The presentation included explanations of several incidents when the England scrum was penalised.
England’s scrum was the worst in the world in 2022 according to official statistics, completing only 85 per cent on their ball and. It was also heavily penalised throughout the autumn Test series that culminated in just one victory, against Japan and led to the sacking of head coach Eddie Jones.
The low point came in the final defeat against South Africa when England conceded a total of four scrum penalties. Jones said at the time that he had “grave concerns about how the scrum was refereed” but the video analysis was damning.
The match officials are understood to have raised a number of issues surrounding the ‘fairness’ of England’s scrum at the meeting, a situation that was not helped by a complete absence of any recent dialogue between Jones and his coaching team and the World Rugby referee department.

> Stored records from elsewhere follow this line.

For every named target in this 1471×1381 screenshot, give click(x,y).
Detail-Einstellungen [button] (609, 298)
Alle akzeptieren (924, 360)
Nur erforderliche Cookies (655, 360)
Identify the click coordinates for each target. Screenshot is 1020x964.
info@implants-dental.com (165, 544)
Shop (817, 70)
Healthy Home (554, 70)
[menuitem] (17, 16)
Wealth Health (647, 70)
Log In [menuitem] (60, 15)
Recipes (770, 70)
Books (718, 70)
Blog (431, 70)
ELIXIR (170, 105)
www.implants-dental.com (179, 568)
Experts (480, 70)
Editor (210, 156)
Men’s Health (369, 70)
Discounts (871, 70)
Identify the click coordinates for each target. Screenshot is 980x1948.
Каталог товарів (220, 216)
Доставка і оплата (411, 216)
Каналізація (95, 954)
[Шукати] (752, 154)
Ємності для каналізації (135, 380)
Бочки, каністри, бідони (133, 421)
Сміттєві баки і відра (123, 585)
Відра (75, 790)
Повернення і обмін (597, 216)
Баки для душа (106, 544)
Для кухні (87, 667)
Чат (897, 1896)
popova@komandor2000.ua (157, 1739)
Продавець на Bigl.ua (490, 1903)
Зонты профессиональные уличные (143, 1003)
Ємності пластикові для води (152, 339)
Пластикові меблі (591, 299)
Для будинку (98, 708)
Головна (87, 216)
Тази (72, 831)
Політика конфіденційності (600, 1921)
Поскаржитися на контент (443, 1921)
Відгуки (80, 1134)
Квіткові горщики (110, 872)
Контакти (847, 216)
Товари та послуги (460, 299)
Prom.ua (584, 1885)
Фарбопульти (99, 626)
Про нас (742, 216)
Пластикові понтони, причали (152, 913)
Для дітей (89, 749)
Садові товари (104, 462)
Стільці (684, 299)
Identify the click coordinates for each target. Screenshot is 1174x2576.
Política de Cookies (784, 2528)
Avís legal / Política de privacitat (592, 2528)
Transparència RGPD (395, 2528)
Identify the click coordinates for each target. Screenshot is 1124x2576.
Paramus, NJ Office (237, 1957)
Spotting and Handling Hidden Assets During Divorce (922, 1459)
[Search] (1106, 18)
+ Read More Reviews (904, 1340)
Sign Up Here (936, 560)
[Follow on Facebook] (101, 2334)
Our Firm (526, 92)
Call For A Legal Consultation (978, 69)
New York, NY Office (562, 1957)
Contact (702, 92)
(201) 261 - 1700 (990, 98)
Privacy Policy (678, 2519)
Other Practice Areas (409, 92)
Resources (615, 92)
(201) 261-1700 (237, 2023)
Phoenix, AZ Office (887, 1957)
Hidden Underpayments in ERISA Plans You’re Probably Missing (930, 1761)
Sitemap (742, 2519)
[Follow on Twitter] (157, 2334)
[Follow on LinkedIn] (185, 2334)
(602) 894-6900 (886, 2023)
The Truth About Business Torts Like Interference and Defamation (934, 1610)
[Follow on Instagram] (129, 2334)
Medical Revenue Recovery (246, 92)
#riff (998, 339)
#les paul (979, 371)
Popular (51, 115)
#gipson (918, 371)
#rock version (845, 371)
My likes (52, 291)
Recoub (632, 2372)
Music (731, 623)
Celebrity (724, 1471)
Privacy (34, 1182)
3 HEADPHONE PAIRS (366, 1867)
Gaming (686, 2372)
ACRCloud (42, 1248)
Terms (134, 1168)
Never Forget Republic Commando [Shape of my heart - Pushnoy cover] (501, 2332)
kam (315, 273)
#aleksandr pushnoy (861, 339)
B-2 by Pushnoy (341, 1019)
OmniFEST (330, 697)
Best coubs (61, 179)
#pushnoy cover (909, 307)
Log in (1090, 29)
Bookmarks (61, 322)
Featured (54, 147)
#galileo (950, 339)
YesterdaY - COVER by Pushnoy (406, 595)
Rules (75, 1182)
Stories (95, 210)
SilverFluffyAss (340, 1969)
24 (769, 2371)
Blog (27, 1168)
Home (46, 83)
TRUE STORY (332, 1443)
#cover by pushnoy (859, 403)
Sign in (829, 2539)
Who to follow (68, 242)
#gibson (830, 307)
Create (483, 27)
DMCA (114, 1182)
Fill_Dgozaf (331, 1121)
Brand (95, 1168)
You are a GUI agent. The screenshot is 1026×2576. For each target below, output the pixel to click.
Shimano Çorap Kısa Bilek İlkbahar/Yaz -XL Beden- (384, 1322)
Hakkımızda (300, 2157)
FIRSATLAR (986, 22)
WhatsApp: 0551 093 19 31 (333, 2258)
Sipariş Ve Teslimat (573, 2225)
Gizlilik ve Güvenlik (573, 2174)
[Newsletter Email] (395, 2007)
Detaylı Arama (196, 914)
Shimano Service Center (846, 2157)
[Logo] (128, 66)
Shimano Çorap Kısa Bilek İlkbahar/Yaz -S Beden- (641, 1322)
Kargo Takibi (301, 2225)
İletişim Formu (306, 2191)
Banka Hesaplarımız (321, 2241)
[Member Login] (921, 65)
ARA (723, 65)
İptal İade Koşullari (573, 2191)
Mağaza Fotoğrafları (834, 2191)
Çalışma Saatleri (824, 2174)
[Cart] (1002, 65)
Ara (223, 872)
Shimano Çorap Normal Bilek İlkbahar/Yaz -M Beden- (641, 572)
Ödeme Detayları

Steve Borthwick, who takes charge of his first England match in the Calcutta Cup match against Scotland at Twickenham on Saturday, has moved swiftly to address his side’s scrummaging problems – both the reality and perception of their illegality.
Former scrum coach Matt Proudfoot was let go following Borthwick’s appointment, with Richard Cockerill taking charge of the scrum.
England have spent a significant portion of their preparation time over the last two weeks rebuilding their scrum and overhauling previous techniques.
Borthwick’s coaching team has also moved to address the issues raised at the conference call with discussions with World Rugby, with the aim of demonstrating that the legality of their scrum has improved when they face the Scots.